Armscor Sales To Iraq Make Peace Talks Our Moral Duty |
Publication | Business Report |
Date | 2003-02-07 |
Reporter |
Mike Rochfort |
Web Link |
Contemporary efforts by Pik Botha, Roelf Meyer et al to prevent a war in Iraq are germane to the looming confrontation that is ticking ever closer as the weather improves.
It is probably true to say that South Afric has at least a moral obligation to try and prevent what's coming. This country has, after all, supplied major quantities of ordinance to Iraq, albeit that at that time no one could foresee how the unanimously "elected" Iraqi junta and its military industrial complex would develop and expand into "lebensraum" mode.
The focus then was on the 1980-88 Iran-Iraq war. Many of those weapons and much of the ammunition no doubt still exists.
As a casual visit to one's local library easily shows, in 1983/84 Cardoen Industries of Chile sold to Iraq 100 G5 155mm artillery howitzers, which it built under licence from Armscor of South Africa. In a massive offensive between April and June 1988 on a strategic Iranian peninsula, the Iraqis used their G5s to fire high explosive TNT, cyanide and nerve gas shells at Iranian targets; meanwhile, out in the water, Iraq laid anti-shipping acoustic/magnetic mines supplied by the supposedly anti-apartheid Gaddafi of Libya, who purchased them from none other than Armscor.

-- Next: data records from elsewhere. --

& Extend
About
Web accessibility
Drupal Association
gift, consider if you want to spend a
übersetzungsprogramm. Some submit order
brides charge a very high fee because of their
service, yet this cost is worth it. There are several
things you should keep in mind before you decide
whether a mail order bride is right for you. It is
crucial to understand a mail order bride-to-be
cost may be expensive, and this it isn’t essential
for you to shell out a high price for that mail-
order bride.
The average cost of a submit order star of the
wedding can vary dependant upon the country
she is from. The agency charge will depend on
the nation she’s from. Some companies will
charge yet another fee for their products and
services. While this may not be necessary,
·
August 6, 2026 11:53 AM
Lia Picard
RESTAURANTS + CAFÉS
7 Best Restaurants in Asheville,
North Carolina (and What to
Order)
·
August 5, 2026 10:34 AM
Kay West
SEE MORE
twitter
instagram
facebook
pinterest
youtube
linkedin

Between 1984 and 1986, Armscor supplied Iraq with 155mm ammunition for the G5s. The Rheinmetall shell-filling and priming plant used for this was originally exported to a Paraguayan customer, but was diverted on the high seas ans set up in South Africa. Consignments were shipped in oil tankers that were half-filled with water. The remaining tanks were loaded with the ammunition.

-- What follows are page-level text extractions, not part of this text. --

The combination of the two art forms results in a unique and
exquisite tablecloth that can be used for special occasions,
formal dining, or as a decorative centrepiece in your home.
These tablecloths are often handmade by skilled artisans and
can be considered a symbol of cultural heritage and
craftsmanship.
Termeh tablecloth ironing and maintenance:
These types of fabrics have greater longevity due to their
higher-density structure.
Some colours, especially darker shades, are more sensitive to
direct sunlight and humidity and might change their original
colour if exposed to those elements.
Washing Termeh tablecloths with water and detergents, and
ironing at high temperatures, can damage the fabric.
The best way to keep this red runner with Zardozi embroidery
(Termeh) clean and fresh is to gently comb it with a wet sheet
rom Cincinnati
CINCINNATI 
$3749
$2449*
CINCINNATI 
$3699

The tankers went to Aqaba, Jordan, for unloading and overland shipment to Iraq. The tankers then proceeded to the Gulf and loaded Iraqi oil in payment for the ammo.
As a local bank once said : "Makes you think doesn't it?" Oddly, Armageddon may come with a Proudly South African logo emblazoned across it.
With acknowledgements to Mike Rochfort and Business Report.